One of the metrics companies look at in making such evaluations is attendance. It’s a relatively easy number to get because the conferences use it for marketing. However, its validity or verisimilitude is questionable sometimes, and not all (few, actually) are audited, but they are improving due to things like bar codes, which prevent double counting if someone goes out a side door and comes back in the front door. 

We keep track of reported attendance for a few shows that we care about, such as FMX, GDC, GTC, IDF, Laval, and Siggraph. And even though we are successfully recovering CES attendees, we even track its numbers. 
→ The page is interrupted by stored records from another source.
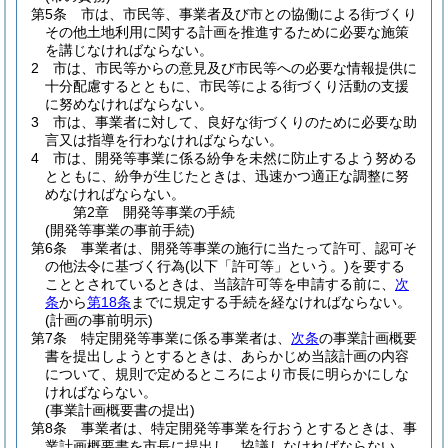
第5条
市は、市民等、事業者及び市との協働による街づくり
その他土地利用に関する計画を推進するために必要な施策
を講じなければならない。
2
市は、市民等からの意見及び市民等への必要な情報提供に
十分配慮するとともに、市民等による街づくり活動の支援
に努めなければならない。
3
市は、事業者に対して、良好な街づくりのために必要な助
言又は指導を行わなければならない。
4
市は、開発等事業に係る紛争を未然に防止するよう努める
とともに、紛争が生じたときは、迅速かつ適正な調整に努
めなければならない。
第2章
開発等事業の手続
(開発等事業の事前手続)
第6条
事業者は、開発等事業の施行に当たって許可、認可そ
の他法令に基づく行為
(以下「許可等」という。)
を要する
こととされているときは、当該許可等を申請する前に、
次
条
から
第18条
までに規定する手続を経なければならない。
(計画の事前明示)
第7条
特定開発等事業に係る事業者は、
次条
の事業計画概要
書を提出しようとするときは、あらかじめ当該計画の内容
について、規則で定めるところにより市長に明らかにしな
ければならない。
(事業計画概要書の提出)
第8条
事業者は、特定開発等事業を行おうとするときは、事
業計画概要書を市長に提出し、協議しなければならない。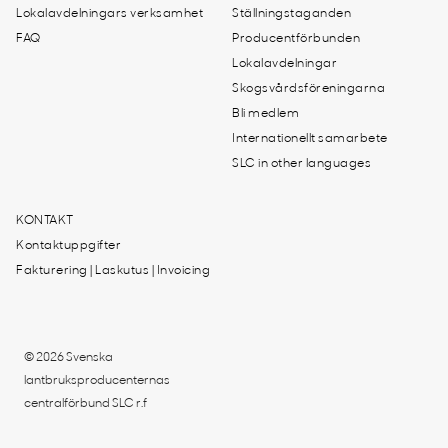
Lokalavdelningars verksamhet
Ställningstaganden
FAQ
Producentförbunden
Lokalavdelningar
Skogsvårdsföreningarna
Bli medlem
Internationellt samarbete
SLC in other languages
KONTAKT
Kontaktuppgifter
Fakturering | Laskutus | Invoicing
© 2026 Svenska
lantbruksproducenternas
centralförbund SLC r.f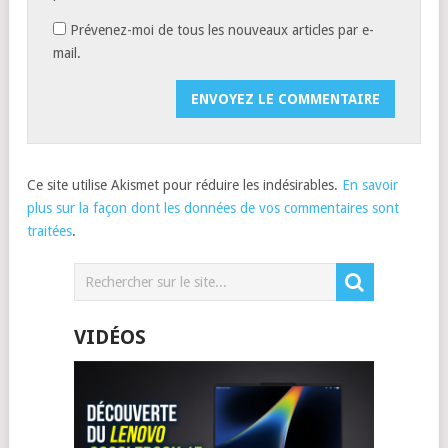
Prévenez-moi de tous les nouveaux articles par e-
mail.
Ce site utilise Akismet pour réduire les indésirables.
En savoir
plus sur la façon dont les données de vos commentaires sont
traitées
.
VIDÉOS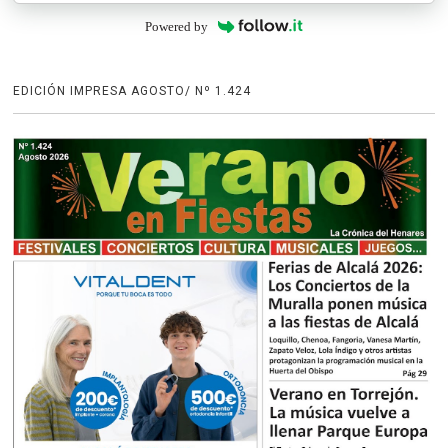
Powered by
EDICIÓN IMPRESA AGOSTO/ Nº 1.424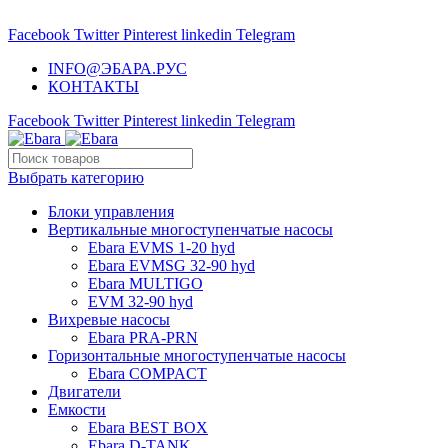
НАСОСНОЕ ОБОРУДОВАНИЕ EBARA
Facebook
Twitter
Pinterest
linkedin
Telegram
INFO@ЭБАРА.РУС
КОНТАКТЫ
Facebook
Twitter
Pinterest
linkedin
Telegram
Выбрать категорию
Блоки управления
Вертикальные многоступенчатые насосы
Ebara EVMS 1-20 hyd
Ebara EVMSG 32-90 hyd
Ebara MULTIGO
EVM 32-90 hyd
Вихревые насосы
Ebara PRA-PRN
Горизонтальные многоступенчатые насосы
Ebara COMPACT
Двигатели
Емкости
Ebara BEST BOX
Ebara D-TANK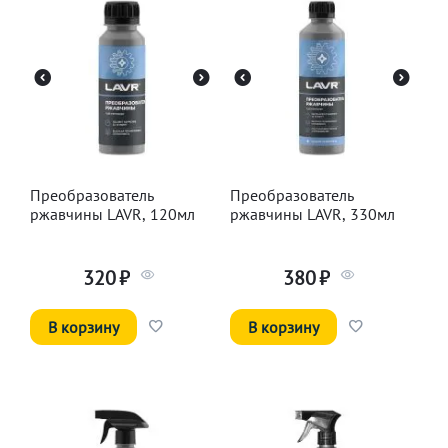
Преобразователь
Преобразователь
ржавчины LAVR, 120мл
ржавчины LAVR, 330мл
320
₽
380
₽
В корзину
В корзину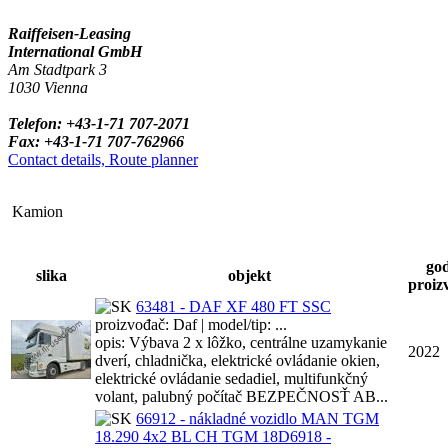
Raiffeisen-Leasing
International GmbH
Am Stadtpark 3
1030 Vienna
Telefon: +43-1-71 707-2071
Fax: +43-1-71 707-762966
Contact details, Route planner
Kamion
go
slika
objekt
proiz
63481 - DAF XF 480 FT SSC
proizvođač: Daf | model/tip: ...
opis: Výbava 2 x lôžko, centrálne uzamykanie
2022
dverí, chladnička, elektrické ovládanie okien,
elektrické ovládanie sedadiel, multifunkčný
volant, palubný počítač BEZPEČNOSŤ AB...
66912 - nákladné vozidlo MAN TGM
18.290 4x2 BL CH TGM 18D6918 -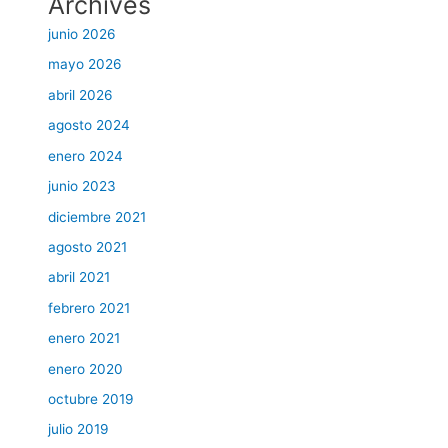
Archives
junio 2026
mayo 2026
abril 2026
agosto 2024
enero 2024
junio 2023
diciembre 2021
agosto 2021
abril 2021
febrero 2021
enero 2021
enero 2020
octubre 2019
julio 2019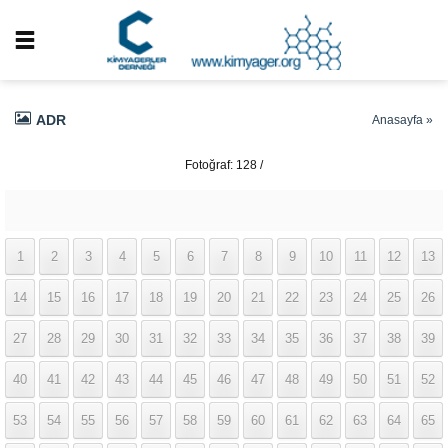
ADR
Anasayfa
»
Fotoğraf: 128 /
337
1
2
3
4
5
6
7
8
9
10
11
12
13
14
15
16
17
18
19
20
21
22
23
24
25
26
27
28
29
30
31
32
33
34
35
36
37
38
39
40
41
42
43
44
45
46
47
48
49
50
51
52
53
54
55
56
57
58
59
60
61
62
63
64
65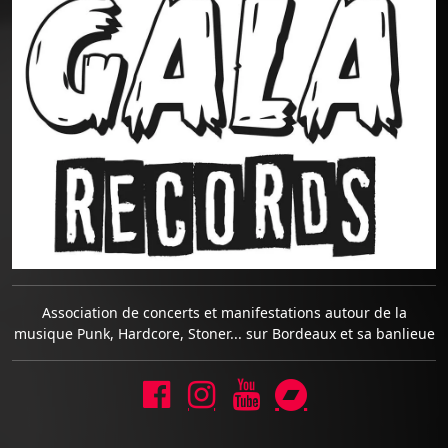
Association de concerts et manifestations autour de la
musique Punk, Hardcore, Stoner... sur Bordeaux et sa banlieue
This year at our fifteenth annual Siggraph Press Luncheon, we reported, as we always do, on the attendance of Siggraph and give our estimate, forecast, for the attendance for the current year. Our estimate for this year was 10 to 11K, which would be less than the 14,045 that attended Siggraph LA last year. Looking at the overall trend, the conference has been declining in attendance since 1995, when more than 49,000 people came to Los Angeles for the show. The low point was 11,250 in 2009 in New Orleans, and if our forecast for this year was correct, that would mark a new low point for the venerable conference. However, I am of the opinion that it is an appropriate size for the conference. It is, after all, an academic conference, and it addresses a somewhat esoteric and eclectic group including artists, scientists, animators, and mathematicians, plus some very imaginative students and experimenters. But it’s not a place the suits, big deal makers, and stock market hot shots go (and say a little prayer for that). Therefore, the companies that want to appeal to those folks don’t pay much attention to quirky little Siggraph, dismissing it a show for geeks, movie makers, and game developers—all of which is correct. 

However, the stuff shown at Siggraph, Laval (15K), FMX (8K), GDC (27K), and other like-minded conferences is fascinating, futuristic, and fantastic. The most common expression heard at those shows is, “Oh wow!” Siggraph is the most futuristic of the lot, and the papers and demos presented at Siggraph show up in movies, games, simulators, and other, often surprising, places two or three years later. 

However, with the exception of Laval’s public days, and the grifters who slip into GDC, only serious people attend the pixel-pushing shows, and for that reason, I declared that attendance of 10K to 15K is an appropriate size for such conferences. Therefore, you can imagine my delight when I learned that my forecast for the attendance at Siggraph this year was off—significantly off. Instead of 10K to 11K visitors, Siggraph 2016 in Anaheim drew 14,000 people, just 45 short of how many came to L.A. last year, and L.A. is considered the mecca of venues for Siggraph. The ten-year average for Siggraph is 18K, and the five-year average is 16K, so Anaheim was in a respectable range. 

Most important, not only was attendance up, the number of exhibitors was up to 150, exceeding the 143 in L.A. last year—and that’s where the bulk of the show’s revenue comes from. 

Siggraph (established in 1974) is one of several special interest groups (SIG) within the ACM (Association for Computing Machinery, established 1947), and is the largest SIG within ACM by quite a bit. So if Siggraph sneezes, ACM catches a cold. ACM needn’t worry; Siggraph is quite healthy and robust. I’m happy to report.